Operating on the Pandas DataFrame in Python

05 Jun 2023 Balmiki Mandal 0 AI/ML

Pandas is a powerful Python library for data analysis. It provides a DataFrame object, which is a tabular data structure that can be used to store and manipulate data.

In this tutorial, you will learn how to operate on Pandas DataFrames in Python.

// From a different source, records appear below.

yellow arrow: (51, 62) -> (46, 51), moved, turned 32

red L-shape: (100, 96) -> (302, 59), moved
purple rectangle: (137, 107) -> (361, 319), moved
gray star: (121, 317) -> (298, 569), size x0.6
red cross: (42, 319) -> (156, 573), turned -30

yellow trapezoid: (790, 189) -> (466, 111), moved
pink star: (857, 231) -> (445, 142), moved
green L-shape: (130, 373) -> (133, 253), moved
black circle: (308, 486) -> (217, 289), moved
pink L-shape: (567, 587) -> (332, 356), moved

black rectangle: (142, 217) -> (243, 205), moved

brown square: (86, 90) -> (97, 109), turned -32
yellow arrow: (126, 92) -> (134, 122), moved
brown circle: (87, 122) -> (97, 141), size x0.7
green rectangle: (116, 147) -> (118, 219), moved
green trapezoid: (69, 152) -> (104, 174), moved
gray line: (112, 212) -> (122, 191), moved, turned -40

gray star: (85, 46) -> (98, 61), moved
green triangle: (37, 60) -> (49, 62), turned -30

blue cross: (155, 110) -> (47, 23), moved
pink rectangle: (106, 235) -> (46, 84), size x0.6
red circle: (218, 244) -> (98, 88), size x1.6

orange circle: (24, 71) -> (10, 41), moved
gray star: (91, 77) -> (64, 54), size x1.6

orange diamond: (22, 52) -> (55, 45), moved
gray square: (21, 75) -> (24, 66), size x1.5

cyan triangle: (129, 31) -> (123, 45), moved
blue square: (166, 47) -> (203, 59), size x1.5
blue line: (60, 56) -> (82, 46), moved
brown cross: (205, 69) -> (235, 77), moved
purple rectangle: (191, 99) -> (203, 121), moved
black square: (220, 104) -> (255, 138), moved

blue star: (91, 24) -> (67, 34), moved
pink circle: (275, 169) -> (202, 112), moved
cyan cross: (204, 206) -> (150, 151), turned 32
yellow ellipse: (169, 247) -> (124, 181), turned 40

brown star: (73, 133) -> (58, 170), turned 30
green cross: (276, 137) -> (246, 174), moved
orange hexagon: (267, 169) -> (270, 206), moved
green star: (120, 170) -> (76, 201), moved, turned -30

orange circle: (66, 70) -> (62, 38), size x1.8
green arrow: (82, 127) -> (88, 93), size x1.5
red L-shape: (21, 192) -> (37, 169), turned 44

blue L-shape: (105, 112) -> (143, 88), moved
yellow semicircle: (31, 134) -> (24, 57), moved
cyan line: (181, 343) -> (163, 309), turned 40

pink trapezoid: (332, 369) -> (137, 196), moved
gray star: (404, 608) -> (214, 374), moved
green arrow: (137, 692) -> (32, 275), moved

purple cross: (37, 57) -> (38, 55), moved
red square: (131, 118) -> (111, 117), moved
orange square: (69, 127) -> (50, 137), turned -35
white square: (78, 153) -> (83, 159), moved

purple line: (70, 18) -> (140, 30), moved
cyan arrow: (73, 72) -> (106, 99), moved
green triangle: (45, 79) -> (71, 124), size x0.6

You will learn about basic operations such as accessing, filtering, and sorting, as well as more advanced operations such as grouping, aggregating, and plotting.

Basic Operations

The following are some basic operations that you can perform on Pandas DataFrames:

  • Accessing data: You can access data in a DataFrame using its index or column names.
  • Filtering data: You can filter data in a DataFrame using Boolean expressions.
  • Sorting data: You can sort data in a DataFrame by its index or column values.

Advanced Operations

The following are some advanced operations that you can perform on Pandas DataFrames:

  • Grouping data: You can group data in a DataFrame by its index or column values.
  • Aggregating data: You can aggregate data in a DataFrame by using functions such as mean, max, min, and sum.
  • Plotting data: You can plot data in a DataFrame using Matplotlib or Seaborn.

 

Operations that can be performed on Pandas DataFrames in Python:

  • Row and column selection: You can select specific rows or columns from a DataFrame using the [] operator. For example, to select the first row of a DataFrame called df, you would use the following code:
     df.iloc[0]
 
  • Filter data: You can filter a DataFrame using Boolean expressions. For example, to filter a DataFrame called df to only include rows where the Name column is equal to "John Doe", you would use the following code:
    df[df['Name'] == 'John Doe']
  • Null values: Pandas DataFrames can contain null values, which are represented by the NaN value. You can check for null values in a DataFrame using the isnull() or notnull() methods. For example, to check if there are any null values in the Age column of a DataFrame called df, you would use the following code:
    df['Age'].isnull()
  • Drop null values: You can drop null values from a DataFrame using the dropna() method. For example, to drop all rows from a DataFrame called df that contain any null values, you would use the following code:
     df = df.dropna()
  • Re-ordering the variables: You can re-order the variables in a DataFrame using the reindex() method. For example, to re-order the columns of a DataFrame called df so that the Name column is first and the Age column is last, you would use the following code:
    df = df.reindex(columns=['Name', 'Age'])

 

These are just a few of the many operations that can be performed on Pandas DataFrames in Python. For more information, please refer to the Pandas documentation.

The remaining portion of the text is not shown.